Maintenant, si je devais choisir une seule raison pour laquelle j’ai aimé ce roman et, plus généralement, pour laquelle je donnerai à nouveau leur chance à d’autres romans absurdes, c’est la capacité qu’a eue Maître Glockenspiel à me faire réfléchir à ma propre vision du monde contemporain, voire à le repenser. Des événements insolites, qu’on pourrait facilement qualifier d’« absurdes », se déroulent un peu partout, chaque jour, et ici, je parle du monde réel… Après un moment, tout cela nous apparaît banal, normal : c’est qu’à force d’en être témoins quotidiennement, on oublie que l’irrationnel et l’exceptionnel ne sont pas censés être habituels. Sauf qu’un roman comme Maître Glockenspiel m’a permis de jeter un regard nouveau sur le monde qui m’entoure, en m’aidant à réaliser que l’absurdité présente dans la fiction est aussi là dans la réalité, que ce qui semble si saugrenu dans le livre est, en fait, en train d’avoir lieu pour vrai! J’avoue que j’éprouve parfois un peu de difficulté à me concentrer sur un texte.

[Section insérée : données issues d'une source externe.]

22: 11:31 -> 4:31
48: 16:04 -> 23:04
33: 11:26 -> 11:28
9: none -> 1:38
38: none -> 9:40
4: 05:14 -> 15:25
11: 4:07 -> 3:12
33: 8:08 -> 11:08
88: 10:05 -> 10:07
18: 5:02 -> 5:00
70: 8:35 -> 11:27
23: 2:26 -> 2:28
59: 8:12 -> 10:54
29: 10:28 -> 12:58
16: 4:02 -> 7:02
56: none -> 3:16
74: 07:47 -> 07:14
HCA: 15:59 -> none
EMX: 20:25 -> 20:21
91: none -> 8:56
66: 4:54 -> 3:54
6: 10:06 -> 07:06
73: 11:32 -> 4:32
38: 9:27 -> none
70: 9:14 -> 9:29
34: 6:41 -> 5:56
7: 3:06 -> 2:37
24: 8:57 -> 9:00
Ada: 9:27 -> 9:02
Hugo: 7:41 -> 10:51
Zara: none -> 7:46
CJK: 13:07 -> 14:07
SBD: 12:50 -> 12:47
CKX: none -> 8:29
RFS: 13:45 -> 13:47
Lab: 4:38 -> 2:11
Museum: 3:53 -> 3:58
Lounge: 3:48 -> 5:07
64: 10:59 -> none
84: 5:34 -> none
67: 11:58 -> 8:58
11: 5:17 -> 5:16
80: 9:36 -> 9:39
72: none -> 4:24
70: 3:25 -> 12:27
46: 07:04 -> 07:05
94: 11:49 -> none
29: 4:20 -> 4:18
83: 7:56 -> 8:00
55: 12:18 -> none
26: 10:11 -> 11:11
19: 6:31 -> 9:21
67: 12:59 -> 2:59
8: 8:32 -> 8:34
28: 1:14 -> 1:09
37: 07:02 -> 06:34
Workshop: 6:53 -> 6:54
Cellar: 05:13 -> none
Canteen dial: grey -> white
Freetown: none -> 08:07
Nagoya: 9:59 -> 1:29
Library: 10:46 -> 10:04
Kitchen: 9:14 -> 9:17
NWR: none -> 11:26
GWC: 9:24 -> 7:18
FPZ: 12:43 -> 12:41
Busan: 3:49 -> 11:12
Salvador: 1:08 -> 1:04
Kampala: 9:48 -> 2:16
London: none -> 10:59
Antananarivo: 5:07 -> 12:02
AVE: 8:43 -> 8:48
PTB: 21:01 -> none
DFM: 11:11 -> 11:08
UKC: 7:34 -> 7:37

Dès que je tourne une page, je commence à penser à d’autres choses, à des concepts variés qui ne sont pas toujours reliés au propos que je viens de lire. Par contre, j’ai senti que Maître Glockenspiel est un roman habilement conçu, puisqu’il a réussi à garder mon attention sur l’histoire, tout en me permettant de réfléchir à ces choses qui ont surgi dans mon esprit au détour d’une phrase.

 

Crédit photo : Razvan Banica

 

Conclusion : Maître Glockenspiel est un de ces romans nécessaires, une sorte de conte des temps modernes, qui mérite le prix Robert-Cliche du premier roman qu’il a reçu en 2017, et qui, à mon avis, a droit à plus encore! Je comprends que l’absurde ne convient pas à tout le monde; après tout, j’aurais moi-même juré détester le genre avant d’avoir lu ce livre. Mais malgré mes réserves du début, je crois sincèrement que Maître Glockenspiel vaut plus qu’un simple coup d’œil, et certainement davantage qu’un bref coup de cloche.